Canada skipper Ernie Whitt echoed those sentiments. He was already looking forward to Sunday's game after the end of Saturday's controversial affair.

"We have accomplished one step of that right now, and we have got one more step to go," Whitt said. "It's going to be a tough task, but we know what we have to do and we'll be ready."

Minnesota slugger Justin Morneau, who had four hits on Saturday for Canada, said his club wouldn't carry over negativity from one day to the next.

"We didn't bring yesterday's game into today's game, and we won't bring today's game into tomorrow's game," Morneau said Saturday. "We'll start over again, and hopefully it's a good, clean game, but you never know what's going to happen."

Phillips said he hopes what happens looks a lot like what happened for Team USA on Saturday.

"It's a good feeling just knowing that we have a chance to really go to Miami," Phillips said.

"It feels good. Just the way we played today, it was beautiful. Hopefully, we can take that into the game tomorrow and try to get a win, because we really want this bad."

United States: Bullpen well-rested
The Americans got a break Saturday when Nationals starter Ross Detwiler spared the club's bullpen by finishing off the game with four scoreless innings, setting up Torre's relief corps well for Sunday.

"That was our plan," Torre said. "We were going to use Detwiler to piggyback, and I love the way he pitched. It would have been nice if he had about another eight or nine more pitches, because again, our goal is to make sure these guys get the work they need so when we do return them to their clubs, that they're at the part of Spring Training they need to be. But he was great. But this was our plan and we were hoping for this result, obviously."

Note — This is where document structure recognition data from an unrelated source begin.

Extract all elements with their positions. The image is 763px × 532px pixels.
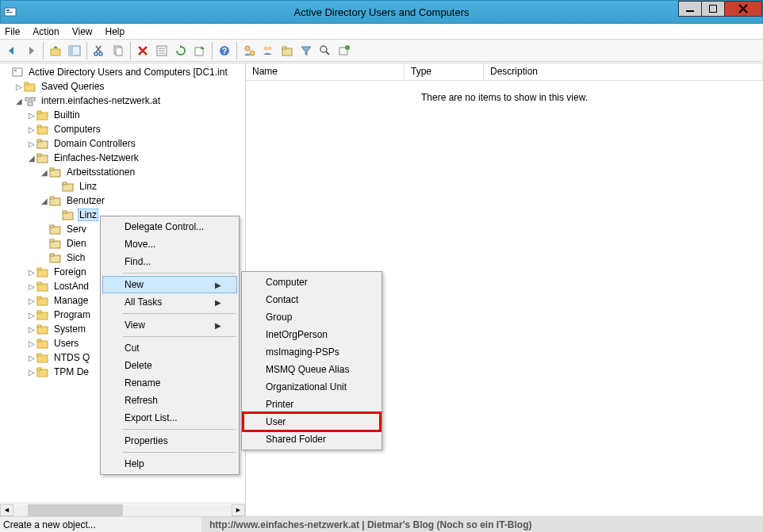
ctx-delegate[interactable]: Delegate Control... [102,218,237,235]
titlebar: Active Directory Users and Computers [0,0,763,24]
tree-benutzer[interactable]: ◢Benutzer [0,193,245,208]
svg-rect-39 [28,102,33,105]
tree-saved-queries[interactable]: ▷Saved Queries [0,79,245,94]
menu-action[interactable]: Action [33,26,59,37]
new-msmq[interactable]: MSMQ Queue Alias [243,361,380,378]
add-criteria-icon[interactable] [335,42,353,59]
svg-rect-4 [709,5,717,13]
back-button[interactable] [3,42,21,59]
tree-linz1[interactable]: ▷Linz [0,179,245,193]
ctx-properties[interactable]: Properties [102,432,237,450]
svg-rect-61 [50,254,54,256]
ctx-alltasks[interactable]: All Tasks▶ [102,293,237,311]
minimize-button[interactable] [678,1,702,17]
svg-rect-7 [51,49,60,55]
list-header[interactable]: Name Type Description [246,63,763,81]
tree-dc[interactable]: ▷Domain Controllers [0,136,245,151]
svg-rect-33 [13,68,22,76]
svg-point-24 [250,51,255,55]
svg-rect-73 [37,339,41,342]
new-sharedfolder[interactable]: Shared Folder [243,431,380,448]
svg-text:?: ? [222,47,227,55]
svg-rect-69 [37,311,41,313]
menu-help[interactable]: Help [105,26,125,37]
ctx-rename[interactable]: Rename [102,374,237,392]
ctx-move[interactable]: Move... [102,235,237,253]
find-icon[interactable] [316,42,334,59]
menubar: File Action View Help [0,24,763,40]
ctx-find[interactable]: Find... [102,253,237,270]
svg-line-30 [326,52,329,55]
tree-domain[interactable]: ◢intern.einfaches-netzwerk.at [0,94,245,108]
new-contact[interactable]: Contact [243,291,380,308]
col-type[interactable]: Type [405,63,484,80]
svg-point-29 [320,46,327,52]
svg-rect-2 [6,12,13,13]
new-ou-icon[interactable] [278,42,296,59]
col-desc[interactable]: Description [484,63,763,80]
ctx-refresh[interactable]: Refresh [102,392,237,409]
svg-rect-71 [37,325,41,327]
svg-rect-37 [25,98,29,101]
tree-computers[interactable]: ▷Computers [0,122,245,136]
cut-icon[interactable] [90,42,108,59]
statusbar: Create a new object... http://www.einfac… [0,516,763,532]
svg-rect-49 [50,168,54,170]
empty-list-message: There are no items to show in this view. [246,81,763,103]
copy-icon[interactable] [109,42,127,59]
maximize-button[interactable] [701,1,725,17]
ctx-cut[interactable]: Cut [102,339,237,357]
svg-rect-28 [282,47,286,49]
tree-arbeit[interactable]: ◢Arbeitsstationen [0,165,245,179]
context-menu-node: Delegate Control... Move... Find... New▶… [100,216,240,475]
properties-icon[interactable] [153,42,171,59]
refresh-icon[interactable] [172,42,190,59]
ctx-delete[interactable]: Delete [102,357,237,374]
svg-rect-43 [37,125,41,128]
col-name[interactable]: Name [246,63,405,80]
svg-point-26 [268,46,272,50]
svg-rect-65 [37,282,41,285]
svg-rect-77 [37,368,41,370]
new-inetorg[interactable]: InetOrgPerson [243,326,380,343]
up-button[interactable] [47,42,64,59]
svg-rect-63 [37,268,41,270]
svg-rect-53 [50,197,54,199]
svg-rect-1 [6,10,10,11]
new-computer[interactable]: Computer [243,274,380,291]
tree-builtin[interactable]: ▷Builtin [0,108,245,122]
tree-root[interactable]: ▶Active Directory Users and Computers [D… [0,65,245,79]
submenu-arrow-icon: ▶ [215,281,221,289]
show-hide-tree-button[interactable] [66,42,83,59]
context-submenu-new: Computer Contact Group InetOrgPerson msI… [241,271,382,450]
delete-icon[interactable] [134,42,151,59]
new-group-icon[interactable] [259,42,277,59]
forward-button[interactable] [22,42,40,59]
ctx-export[interactable]: Export List... [102,409,237,427]
close-button[interactable] [724,1,762,17]
help-icon[interactable]: ? [216,42,233,59]
ctx-view[interactable]: View▶ [102,316,237,334]
svg-point-11 [99,52,102,55]
ctx-new[interactable]: New▶ [102,276,237,293]
tree-en[interactable]: ◢Einfaches-Netzwerk [0,151,245,165]
svg-rect-47 [37,154,41,156]
new-group[interactable]: Group [243,308,380,326]
new-ou[interactable]: Organizational Unit [243,378,380,396]
menu-file[interactable]: File [5,26,20,37]
tree-horizontal-scrollbar[interactable]: ◄► [0,503,245,516]
svg-rect-59 [50,239,54,242]
svg-point-25 [264,46,268,50]
ctx-help[interactable]: Help [102,455,237,473]
menu-view[interactable]: View [72,26,93,37]
new-printer[interactable]: Printer [243,396,380,413]
export-icon[interactable] [191,42,209,59]
new-user-icon[interactable] [240,42,258,59]
svg-rect-3 [686,10,694,12]
new-msimaging[interactable]: msImaging-PSPs [243,343,380,361]
new-user[interactable]: User [243,413,380,431]
toolbar: ? [0,40,763,62]
svg-rect-75 [37,354,41,356]
svg-rect-51 [63,182,67,185]
filter-icon[interactable] [297,42,315,59]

Canada: Taillon ready for task
Taillon was the second overall pick in the 2010 First-Year Player Draft. The 6-foot-6 right-hander was 9-8 with a 3.55 ERA in stints at Class A and Double-A last year and is ranked as the 15th-best overall prospect in baseball, according to MLB.com.

"I'm excited to be here," Taillon said. "I'm really excited that I got such a great opportunity on such a big stage. I'm really looking forward to it. Going into it, [I've] just got an attitude that we got nothing to lose, go out there, give it everything and it's in our hands now. We've got to do what we can do."

Worth noting
Although three Canadian players -- Pete Orr, Rene Tosoni and Jay Johnson -- were ejected from Saturday's game, none have been suspended from the Classic. Mexico, which had four players thrown out of the game, was eliminated when the United States beat Italy.

Late Saturday night, World Baseball Classic, Inc., issued the following statement about the fight: "We are extremely disappointed in the bench-clearing incident that marred the conclusion of today's game between Canada and Mexico. The episode runs counter to the spirit of sportsmanship and respectful competition for which the World Baseball Classic has stood throughout its history.

"After communicating with both the Mexican and Canadian baseball federations this evening, we are aware of the perspectives held by both sides in a competitive environment. Nevertheless, we relayed to both teams that such an altercation is inappropriate under any circumstances and has no place in baseball.

"Because at least one club -- and potentially both -- will not advance to the second round, WBCI has determined that disciplinary measures would not have a meaningful corrective impact. Thus, discipline will not be imposed beyond today's seven game ejections. It is our firm expectation that the members of Team Mexico, Team Canada and all the tournament's participating teams will learn from this incident and set a better example -- one that befits the sport they share -- in the future."